◆ **Work to complete**: Repeat the listing exactly, minus the pictures.

◆ **Material provided**:
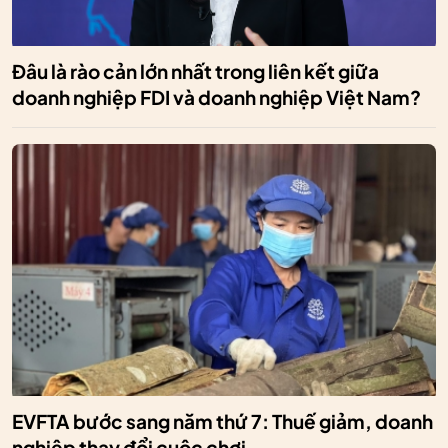
Đâu là rào cản lớn nhất trong liên kết giữa
doanh nghiệp FDI và doanh nghiệp Việt Nam?
EVFTA bước sang năm thứ 7: Thuế giảm, doanh
nghiệp thay đổi cuộc chơi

◆ **The completed task**:
Đâu là rào cản lớn nhất trong liên kết giữa
doanh nghiệp FDI và doanh nghiệp Việt Nam?
EVFTA bước sang năm thứ 7: Thuế giảm, doanh
nghiệp thay đổi cuộc chơi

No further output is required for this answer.